Professional Profile
Dr. Isabel Lea is a toxicologist in ToxStrategies’ Health Sciences practice with more than 20 years of experience evaluating scientific evidence related to diverse chemicals and their potential impacts on human health. Her work focuses on hazard identification and the systematic evaluation of toxicological and mechanistic evidence to support regulatory decision-making and risk-based assessments. Dr. Lea has extensive experience synthesizing multiple lines of evidence, including in vivo, in vitro (including high-throughput screening), and in silico data, to characterize potential health hazards across a wide range of chemical classes.
Dr. Lea has supported clients navigating regulatory requirements for the identification of endocrine disruptors. She has experience applying frameworks developed by the European Chemicals Agency (ECHA) and European Food Safety Authority (EFSA) for pesticide and biocide assessments and has evaluated evidence across estrogen, androgen, thyroid, and steroidogenesis (EATS) pathways. This expertise has been used to prepare submissions under the endocrine disruptor provisions of the EU Classification, Labelling, and Packaging (CLP) Regulation, which requires a comprehensive evaluation of mechanistic and apical evidence and the integration of findings into a clear, weight-of-evidence assessment aligned with regulatory expectations.
Dr. Lea also conducts International Agency for Research on Cancer (IARC) readiness evaluations to help clients understand and proactively manage the potential carcinogenic hazard profile of substances prior to formal IARC review. She evaluates the scientific literature to anticipate how evidence may be interpreted by an IARC Working Group and identifies key strengths, limitations, and data gaps. Dr. Lea has experience organizing mechanistic evidence using the key characteristics of carcinogens (KCCs) and integrating these data with in vivo, in vitro, and high-throughput screening results within a mode-of-action framework to assess biologically plausible pathways linking exposure to carcinogenic outcomes.

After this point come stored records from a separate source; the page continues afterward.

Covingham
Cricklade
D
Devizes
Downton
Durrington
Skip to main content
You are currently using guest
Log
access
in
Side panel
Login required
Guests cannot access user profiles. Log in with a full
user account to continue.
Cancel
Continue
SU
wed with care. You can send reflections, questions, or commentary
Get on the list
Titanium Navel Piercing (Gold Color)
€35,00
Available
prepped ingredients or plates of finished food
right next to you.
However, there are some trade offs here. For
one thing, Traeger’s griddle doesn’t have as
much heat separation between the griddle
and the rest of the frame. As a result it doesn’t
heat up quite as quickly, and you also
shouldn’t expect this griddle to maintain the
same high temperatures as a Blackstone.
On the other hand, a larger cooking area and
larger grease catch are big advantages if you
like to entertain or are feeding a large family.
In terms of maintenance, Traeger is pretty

Dr. Lea also has extensive experience developing, managing, and curating toxicological databases. She possesses in-depth knowledge of major publicly available toxicology data platforms, including the National Toxicology Program’s Chemical Effects in Biological Systems (CEBS) database and the Integrated Chemical Environment (ICE) database developed by the NTP Interagency Center for the Evaluation of Alternative Toxicological Methods (NICEATM). Through this work, she has developed a strong understanding of the structure and interpretation of large toxicology datasets, enabling her to efficiently identify relevant data sources, interpret complex datasets, and integrate information across platforms to support hazard identification and weight-of-evidence evaluations.

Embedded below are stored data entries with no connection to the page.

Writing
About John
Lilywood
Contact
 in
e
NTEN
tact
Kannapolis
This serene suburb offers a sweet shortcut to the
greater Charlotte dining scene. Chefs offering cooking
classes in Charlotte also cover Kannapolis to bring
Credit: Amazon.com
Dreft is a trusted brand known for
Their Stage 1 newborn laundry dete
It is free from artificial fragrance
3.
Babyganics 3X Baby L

Dr. Lea has authored and co-authored publications in peer-reviewed journals, served as a reviewer for scientific manuscripts, and regularly participates in professional conferences and scientific meetings. She is a certified Project Management Professional (PMP) with extensive experience leading multidisciplinary teams and managing complex scientific projects, ensuring the timely delivery of high-quality work products while maintaining strong client engagement and satisfaction.